Fall Convocation 2016
Fall Convocation is the first formal celebration that opens each new academic year at Case Western Reserve University. An annual event that occurs in late August during the first week of the fall semester, Fall Convocation stands as a bookend to commencement. This annual event features an academic procession and a keynote speaker.
The event begins with a procession of the university's leadership, faculty, emeriti, delegates and banner guard, in academic regalia, into Severance Hall. Once the community has congregated in the venue, the ceremony, which features a keynote speaker, begins and is followed by a reception on campus. Free tickets will be available beginning in July by contacting the Severance Hall box office at 216.231.1111, or click here to reserve online.
Fall Convocation will take place Wednesday, August 31, 2016 at 4:30 p.m. at Severance Hall.
University’s Common Reading
Ohio native and Pulitzer Prize winner, Anthony Doerr, will discuss his novel, All the Light We Cannot See (Scribner, 2014) as the 2016 Elaine G. Hadden Distinguished Visiting Author/Common Reading Convocation Speaker.
The instant New York Times bestseller, which chronicles the parallel and eventually intersecting lives of two European children in World War II, All the Light We Cannot See has been chosen Case Western Reserve University’s 2016 common reading selection for first-year undergraduates. Each year since 2002, the university’s common reading book serves as a basis for programs and discussions for first-year students from orientation through fall semester. Incoming students receive the book to read during the summer.
All the Light We Cannot See treats readers to the story of a blind French girl and German boy whose paths collide in occupied France as both try to survive the devastation of World War II. The awarding Pulitzer committee described the work as “an imaginative and intricate novel inspired by the horrors of World War II and written in short, elegant chapters that explore human nature and the contradictory power of technology.”

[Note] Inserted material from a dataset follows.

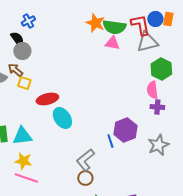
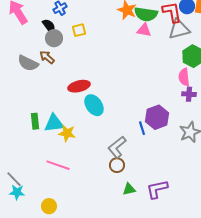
yellow square: (24, 83) -> (79, 30), moved, turned -32
yellow star: (23, 161) -> (67, 133), moved

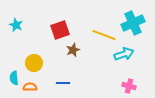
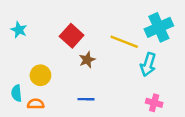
red square: (60, 30) -> (72, 36), turned -30
cyan arrow: (124, 54) -> (148, 64), turned 126
blue line: (63, 83) -> (86, 99), moved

In addition to being awarded the 2015 Pulitzer Prize for fiction and the 2015 Andrew Carnegie Medal for Excellence in Fiction, Doerr has won numerous prizes, both in the United States and abroad, including four O. Henry Prizes, three Pushcart Prizes, the Rome Prize, the New York Public Library’s Young Lions Award, the National Magazine Award for fiction, a Guggenheim Fellowship and the Story Prize.